If I’d had a daughter, I might have become complacent because I would assume that I understood what she was going through. I would have treated her as an extension of myself which wouldn’t have been fair. Having a boy means I work harder at understanding things from his point of view. I read more, I research more, I think more about his experiences and what he will have to go through as he grows into a man.

Mike Miller over at Be A Good Dad points to statistics from The Boys Project that would worry any parent of a boy. They show that on average, boys are not doing better in our current girl-supporting culture and in fact, many are doing worse.* The mission of The Boys Project is “to accomplish for young men what the Girls Project so successfully accomplished for young women— to increase academic skills, to increase college success, and to develop the confidence, drive, and determination to contribute to American society.” Stephen may be catching on to this disparity a bit precociously.

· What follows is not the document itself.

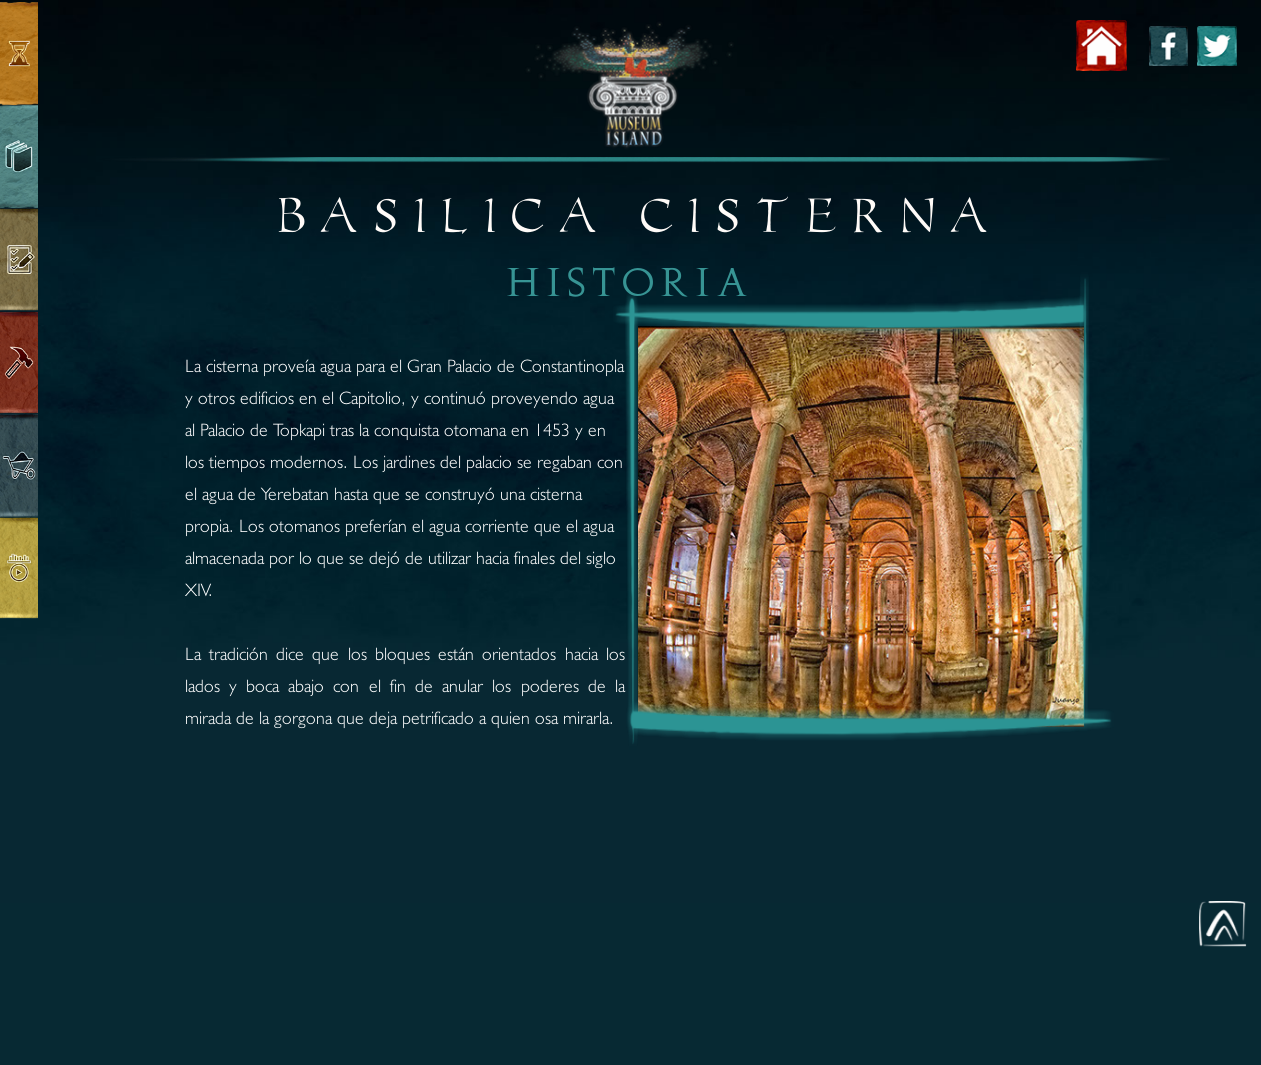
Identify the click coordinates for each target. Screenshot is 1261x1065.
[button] (1222, 923)
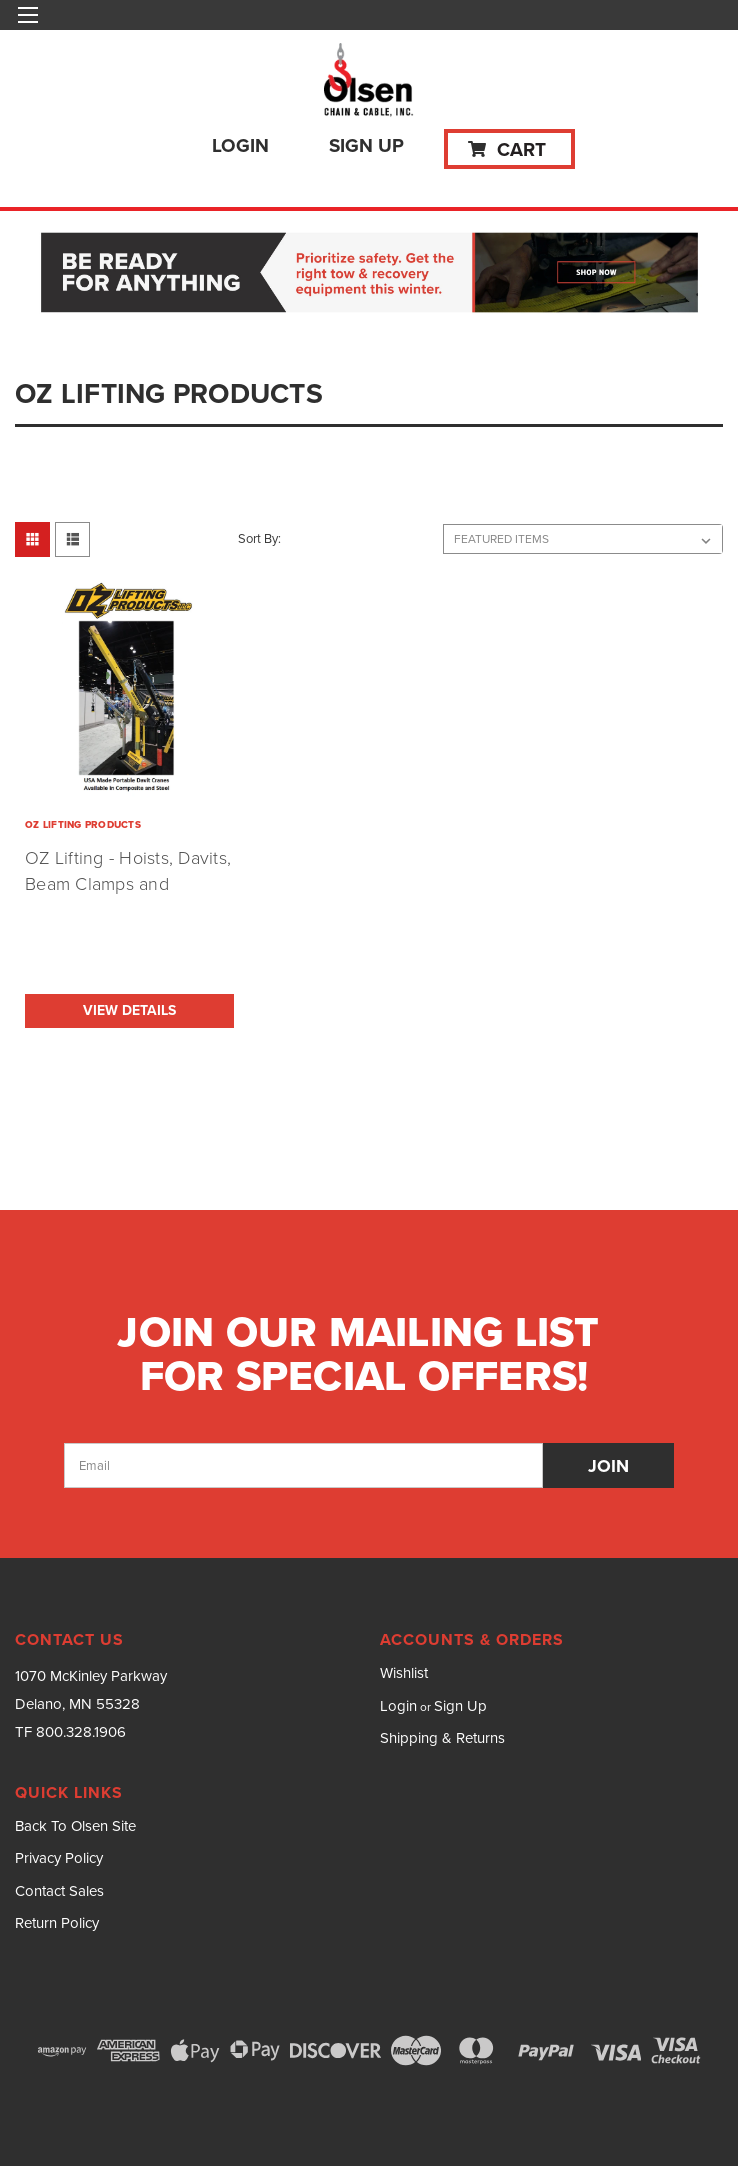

Lately in school, he isn’t always very cooperative and protests more than what the teachers would like. His teacher told me that his new favorite phrase is “That’s not fair!” and one day, when she let the girls get in line first, he shouted, “Awww. That’s not fair!” Now of course I’m pretty sure she doesn’t always let the girls go first, but clearly Stephen has the makings of an activist and protestor.

IMG 5682Tony Woodlief said in the Wall Street Journal last month:

…I can’t shake the sense that boys are supposed to become manly. Rather than neutering their aggression, confidence and desire for danger, we should channel these instincts into honor, gentlemanliness and courage. Instead of inculcating timidity in our sons, it seems wiser to train them to face down bullies, which by necessity means teaching them how to throw a good uppercut. In his book “Manliness,” Harvey Mansfield writes that a person manifesting this quality “not only knows what justice requires, but he acts on his knowledge, making and executing the decision that the rest of us trembled even to define.” You can’t build a civilization and defend it against barbarians, fascists and playground bullies, in other words, with a nation of Phil Donahues.

I totally buy this argument and in fact I did literally as well when I purchased a copy of Woodlief’s pamphlet: Raising Wild Boys Into Men.

I can deal with wild. In fact, I’m pretty wild myself and I think it’s served me well.

*Of course we should continue to encourage girls but should not forget about the boys!